(Required action): The answer must consist of each line of the records below that contains the string "Жуков".

*** Block opens ***

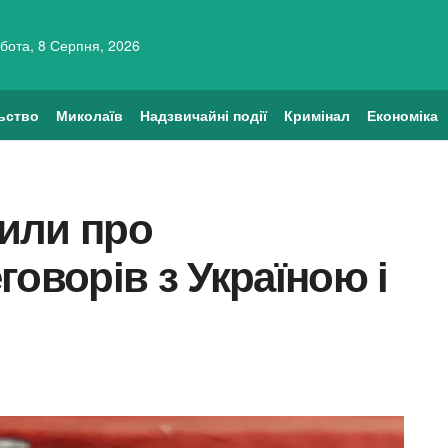
бота, 8 Серпня, 2026
ьство
Миколаїв
Надзвичайні події
Кримінал
Економіка
рили про
говорів з Україною і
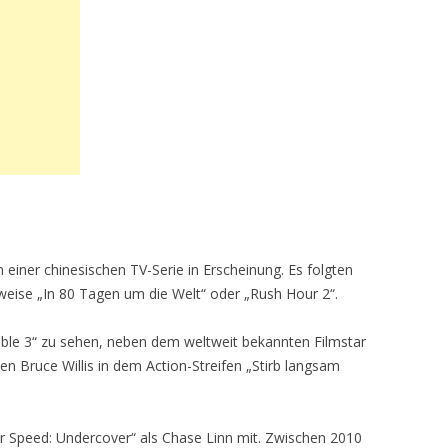
n einer chinesischen TV-Serie in Erscheinung. Es folgten
lsweise „In 80 Tagen um die Welt“ oder „Rush Hour 2“.
ble 3“ zu sehen, neben dem weltweit bekannten Filmstar
ben Bruce Willis in dem Action-Streifen „Stirb langsam
r Speed: Undercover“ als Chase Linn mit. Zwischen 2010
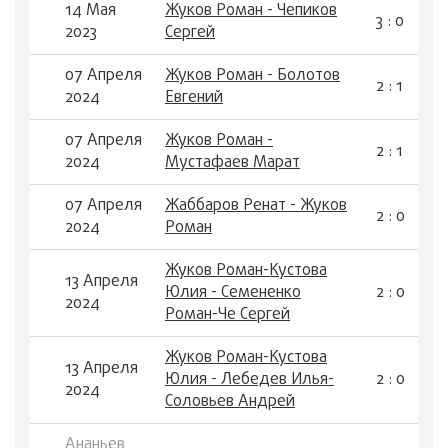
14 Мая
Жуков Роман - Чепиков
3 : 0
2023
Сергей
07 Апреля
Жуков Роман - Болотов
2 : 1
2024
Евгений
07 Апреля
Жуков Роман -
2 : 1
2024
Мустафаев Марат
07 Апреля
Жаббаров Ренат - Жуков
2 : 0
2024
Роман
Жуков Роман-Кустова
13 Апреля
Юлия - Семененко
2 : 0
2024
Роман-Че Сергей
Жуков Роман-Кустова
13 Апреля
Юлия - Лебедев Илья-
2 : 0
2024
Соловьев Андрей
Ананьев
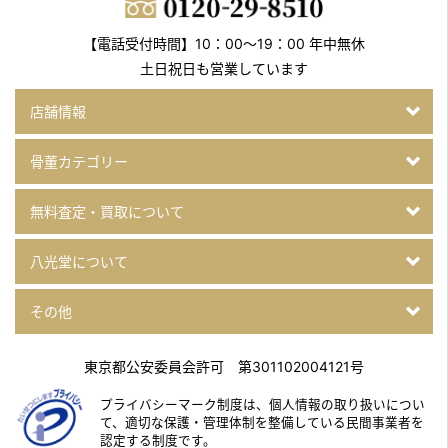
【電話受付時間】10：00～19：00 年中無休
土日祝日も営業しています
店舗情報
骨董カテゴリー
無料査定・買取について
八光堂について
その他
東京都公安委員会許可 第301102004121号
プライバシーマーク制度は、個人情報の取り扱いについ
て、
適切な保護・管理体制を整備している民間事業者を
認定する制度です。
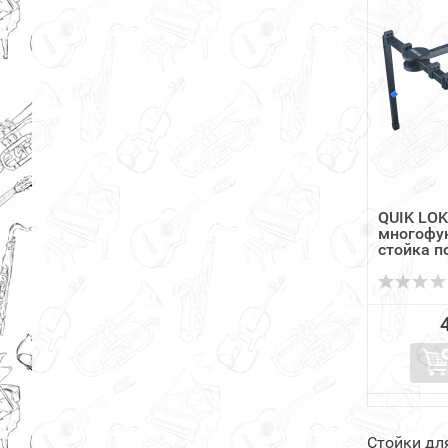
QUIK LO
многофу
стойка п
Стойки дл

*** Block closes ***

(Solution):
Жуков Роман - Чепиков
Жуков Роман - Болотов
Жуков Роман -
Жаббаров Ренат - Жуков
Жуков Роман-Кустова
Жуков Роман-Кустова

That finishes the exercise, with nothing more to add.